Нужно ли переходить в обычное приложение? Хотя там тоже не создаеются карточки.

----------


## avm3110

> И почему в протоколе после загрузки пишет что загружена номенклатура - но в списке номенклатуры ничего не появляется. 
> Нужно ли переходить в обычное приложение? Хотя там тоже не создается карточки.


Создание элементов справочника ("само по себе") не зависит от режима работы "управляемое или обычное приложение". Создавать можно и там и там с одним и тем же эфектом. Но для создания (импорта) безусловно нужны разные обработки.



> И почему в протоколе после загрузки пишет что загружена номенклатура - но в списке номенклатуры ничего не появляется.

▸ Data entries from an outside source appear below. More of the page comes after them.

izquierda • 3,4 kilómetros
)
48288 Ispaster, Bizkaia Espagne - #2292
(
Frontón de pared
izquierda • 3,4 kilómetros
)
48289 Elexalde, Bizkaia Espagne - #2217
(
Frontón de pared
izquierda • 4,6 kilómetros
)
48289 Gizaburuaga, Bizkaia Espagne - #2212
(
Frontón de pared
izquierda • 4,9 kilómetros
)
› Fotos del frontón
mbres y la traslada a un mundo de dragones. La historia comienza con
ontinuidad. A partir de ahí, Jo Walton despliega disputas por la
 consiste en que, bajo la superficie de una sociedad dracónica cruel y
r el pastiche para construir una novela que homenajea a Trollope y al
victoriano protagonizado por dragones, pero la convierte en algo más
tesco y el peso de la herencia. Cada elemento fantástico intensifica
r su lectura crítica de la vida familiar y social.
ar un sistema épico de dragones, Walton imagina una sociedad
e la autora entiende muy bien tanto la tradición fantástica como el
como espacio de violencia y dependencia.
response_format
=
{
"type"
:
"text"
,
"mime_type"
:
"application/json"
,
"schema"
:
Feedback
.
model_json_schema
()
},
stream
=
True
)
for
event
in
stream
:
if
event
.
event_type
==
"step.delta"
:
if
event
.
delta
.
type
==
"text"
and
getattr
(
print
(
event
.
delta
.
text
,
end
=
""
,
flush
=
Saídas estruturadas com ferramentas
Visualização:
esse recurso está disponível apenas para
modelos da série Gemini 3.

Посмотрите в журнале регистрации. Там отмечено создание этих элементов? Есть диагностика ошибок создания?

----------


## alexandr_ll

> Доброго дня. Прошу помощи. Поиском искал. Инет облазил, либо платные обработки, либо писать и дописывать, либо кривые решения. 
> Ситуация: 
> УТ 11.3 управляемые формы. Есть файл excel с номенклатурой. 
> Нужно загрузить его и создать карточки товара. 
> Пробовал загрузку из табличной формы в итоге пишет - загружен элемент номенклатуры - но ничего не создается. Карточки не появляются. 
> Кроме того не нашел там поле ШК товара. 
> В связи с чем вопрос: 
> Как загрузить файл ексел с созданием карточек номенклатуры. 
> И почему в протоколе после загрузки пишет что загружена номенклатура - но в списке неоменклатуры ничего не появляется. 
> Нужно ли переходить в обычное приложение? Хотя там тоже не создаеются карточки.


Можно посмотреть здесь
http://programmist1s.ru/zagruzka-nom...excel-ili-dbf/
обработку взять здесь
https://cloud.mail.ru/public/6Y1j/LecW9xEHh

----------

BDV190 (19.03.2019), Yurigg777 (06.07.2021)

----------


## Yurigg777

> Можно посмотреть здесь
> http://programmist1s.ru/zagruzka-nom...excel-ili-dbf/
> обработку взять здесь
> https://cloud.mail.ru/public/6Y1j/LecW9xEHh


В Бит-автосервис обработку открыл. Работает! Теперь главное грамотно подготовить Excel файл и настроить отбор. Надеюсь всё получится.

----------